Before anyone goes ballistic here, which would be realized if anyone beyond the usuals had bothered to actually attend this open space public resident visioning session held
(and I feel well-publicized) last week...this plan is in conjunction with the Community Preservation Committee's and community goal to further develop and update our Town's Open Space and Recreation Plan which already exists, much like our Master Plan. It is not geared solely toward athletic fields etc. which are but one component of many re. open space.

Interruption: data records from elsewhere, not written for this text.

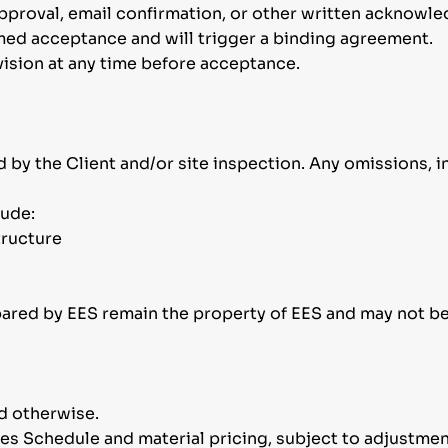
approval, email confirmation, or other written acknowl
emed acceptance and will trigger a binding agreement.
vision at any time before acceptance.
 by the Client and/or site inspection. Any omissions, i
lude:
tructure
pared by EES remain the property of EES and may not b
ed otherwise.
tes Schedule and material pricing, subject to adjustmen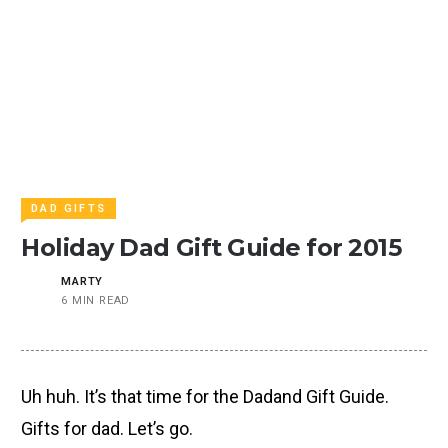
DAD GIFTS
Holiday Dad Gift Guide for 2015
MARTY
6 MIN READ
Uh huh. It’s that time for the Dadand Gift Guide.
Gifts for dad. Let’s go.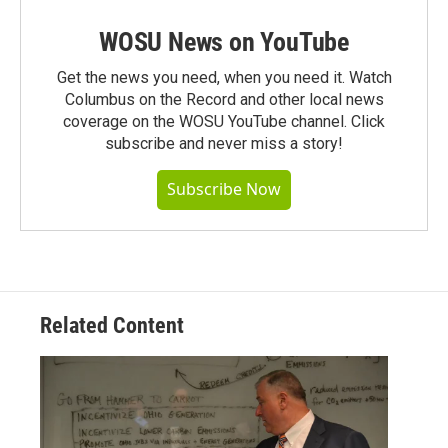
WOSU News on YouTube
Get the news you need, when you need it. Watch
Columbus on the Record and other local news
coverage on the WOSU YouTube channel. Click
subscribe and never miss a story!
Subscribe Now
Related Content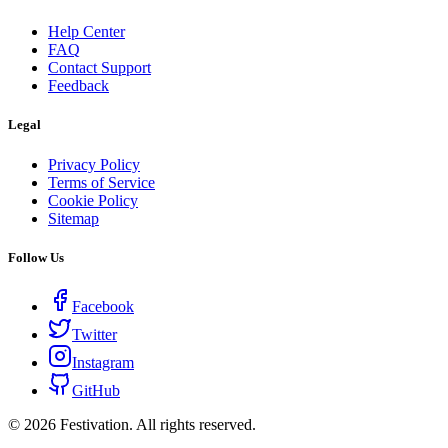
Help Center
FAQ
Contact Support
Feedback
Legal
Privacy Policy
Terms of Service
Cookie Policy
Sitemap
Follow Us
Facebook
Twitter
Instagram
GitHub
©
2026
Festivation. All rights reserved.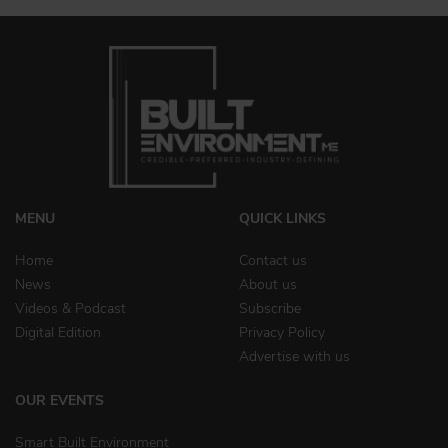
MENU
QUICK LINKS
Home
Contact us
News
About us
Videos & Podcast
Subscribe
Digital Edition
Privacy Policy
Advertise with us
OUR EVENTS
Smart Built Environment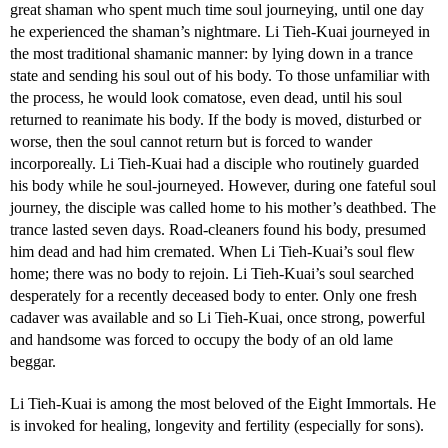
great shaman who spent much time soul journeying, until one day
he experienced the shaman’s nightmare. Li Tieh-Kuai journeyed in
the most traditional shamanic manner: by lying down in a trance
state and sending his soul out of his body. To those unfamiliar with
the process, he would look comatose, even dead, until his soul
returned to reanimate his body. If the body is moved, disturbed or
worse, then the soul cannot return but is forced to wander
incorporeally. Li Tieh-Kuai had a disciple who routinely guarded
his body while he soul-journeyed. However, during one fateful soul
journey, the disciple was called home to his mother’s deathbed. The
trance lasted seven days. Road-cleaners found his body, presumed
him dead and had him cremated. When Li Tieh-Kuai’s soul flew
home; there was no body to rejoin. Li Tieh-Kuai’s soul searched
desperately for a recently deceased body to enter. Only one fresh
cadaver was available and so Li Tieh-Kuai, once strong, powerful
and handsome was forced to occupy the body of an old lame
beggar.
Li Tieh-Kuai is among the most beloved of the Eight Immortals. He
is invoked for healing, longevity and fertility (especially for sons).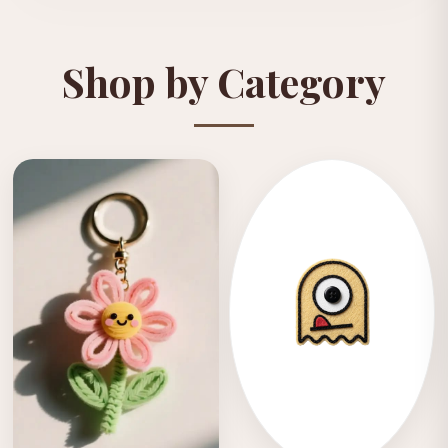
Shop by Category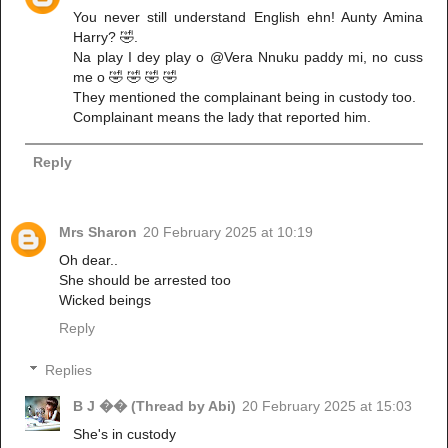
You never still understand English ehn! Aunty Amina
Harry? 🤣.
Na play I dey play o @Vera Nnuku paddy mi, no cuss
me o 🤣 🤣 🤣 🤣
They mentioned the complainant being in custody too.
Complainant means the lady that reported him.
Reply
Mrs Sharon
20 February 2025 at 10:19
Oh dear..
She should be arrested too
Wicked beings
Reply
Replies
B J �� (Thread by Abi)
20 February 2025 at 15:03
She's in custody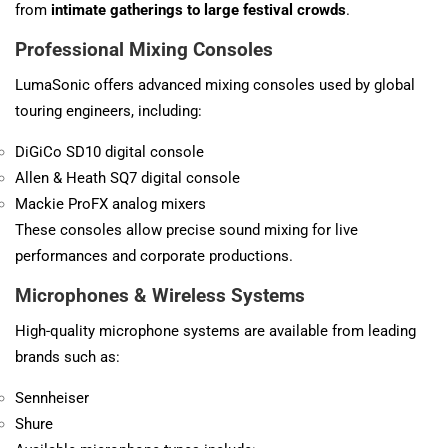
from
intimate gatherings to large festival crowds
.
Professional Mixing Consoles
LumaSonic offers advanced mixing consoles used by global
touring engineers, including:
DiGiCo
SD10 digital console
Allen & Heath
SQ7 digital console
Mackie ProFX analog mixers
These consoles allow precise sound mixing for live
performances and corporate productions.
Microphones & Wireless Systems
High-quality microphone systems are available from leading
brands such as:
Sennheiser
Shure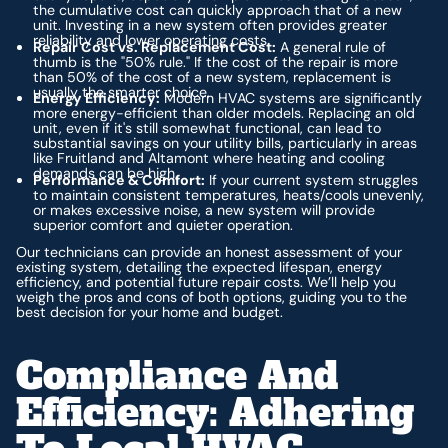
the cumulative cost can quickly approach that of a new
unit. Investing in a new system often provides greater
reliability and lower operating costs.
Repair Cost vs. Replacement Cost:
A general rule of
thumb is the "50% rule." If the cost of the repair is more
than 50% of the cost of a new system, replacement is
usually the smarter choice.
Energy Efficiency:
Modern HVAC systems are significantly
more energy-efficient than older models. Replacing an old
unit, even if it's still somewhat functional, can lead to
substantial savings on your utility bills, particularly in areas
like Fruitland and Altamont where heating and cooling
demands can be high.
Performance & Comfort:
If your current system struggles
to maintain consistent temperatures, heats/cools unevenly,
or makes excessive noise, a new system will provide
superior comfort and quieter operation.
Our technicians can provide an honest assessment of your
existing system, detailing the expected lifespan, energy
efficiency, and potential future repair costs. We’ll help you
weigh the pros and cons of both options, guiding you to the
best decision for your home and budget.
Compliance And
Efficiency: Adhering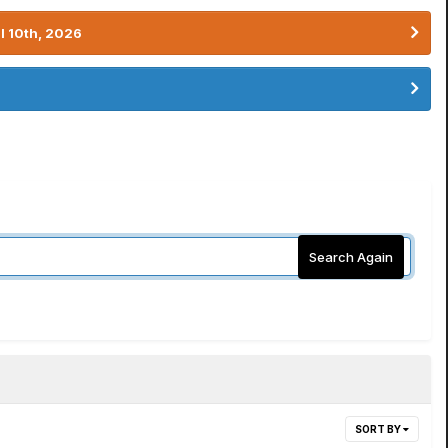
l 10th, 2026
Search Again
SORT BY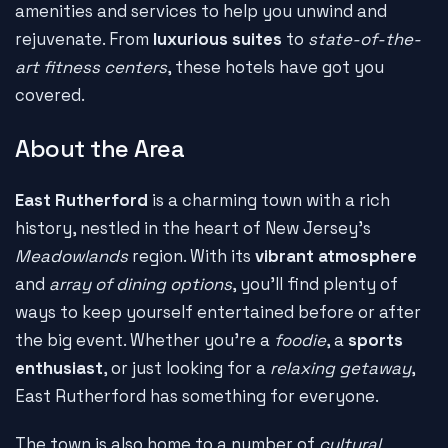
amenities and services to help you unwind and
rejuvenate. From
luxurious suites
to
state-of-the-
art fitness centers
, these hotels have got you
covered.
About the Area
East Rutherford
is a charming town with a rich
history, nestled in the heart of New Jersey's
Meadowlands
region. With its
vibrant atmosphere
and
array of dining options
, you'll find plenty of
ways to keep yourself entertained before or after
the big event. Whether you're a
foodie
, a
sports
enthusiast
, or just looking for a
relaxing getaway
,
East Rutherford has something for everyone.
The town is also home to a number of
cultural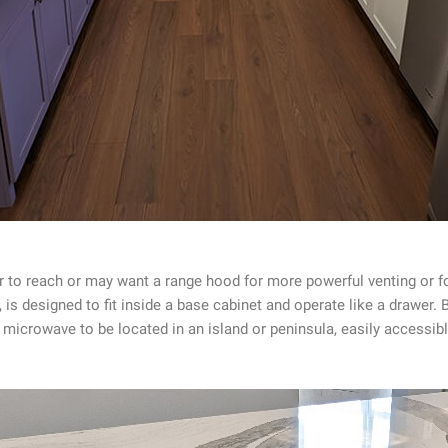
r to reach or may want a range hood for more powerful venting or f
 is designed to fit inside a base cabinet and operate like a drawer
he microwave to be located in an island or peninsula, easily access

From the informational materials:

"Developing an update Open Space and Recreation Plan provides the Town with an opportunity to maintain and enhance the open spaces that are critical to preserving the character of the community. Planning this "green infrastructure" of water resources, farms, forests, wildlife habitats, parks, recreation areas, trails, and greenways is important to the economic future of the community. A well thought out plan contributes to the quality of life, thereby increasing the desirability of the town as a place to live, work or visit.
Completion of the updated Open Space and Recreation Plan will help guide the town's future decision-making relative to the protection of natural resources and the implementation of recreational projects that best meet the needs of the residents. A DCS-approved Plan will make the town eligible to receive Division of Conservation Services GRANT MONIES. The Plan must be updated every five years in order to maintain the town's eligibility to receive these funds."

In addition, re. the resident survey referenced in the newspaper:

"There are several ways in which interested citizens can participate in the development of the Plan. A written survey has been prepared and will be distributed to households with the Annual Town Census (and hopefully will be returned along with that). In addition, a copy of the survey can be found on the town's website:
http://www.tewksbury.info/dcd/Community%20Preservation/Index.html

The information gathered from this survey will be utilized to assist the town in formulating the plan's goals and objectives.
The town's Community Preservation Committee will meet periodically throughout the plan developing process. These meetings are OPEN TO THE PUBLIC and are posted at the Town Clerk's office. (as well as this very website [img]images/smiles/icon_wink.gif[/img] )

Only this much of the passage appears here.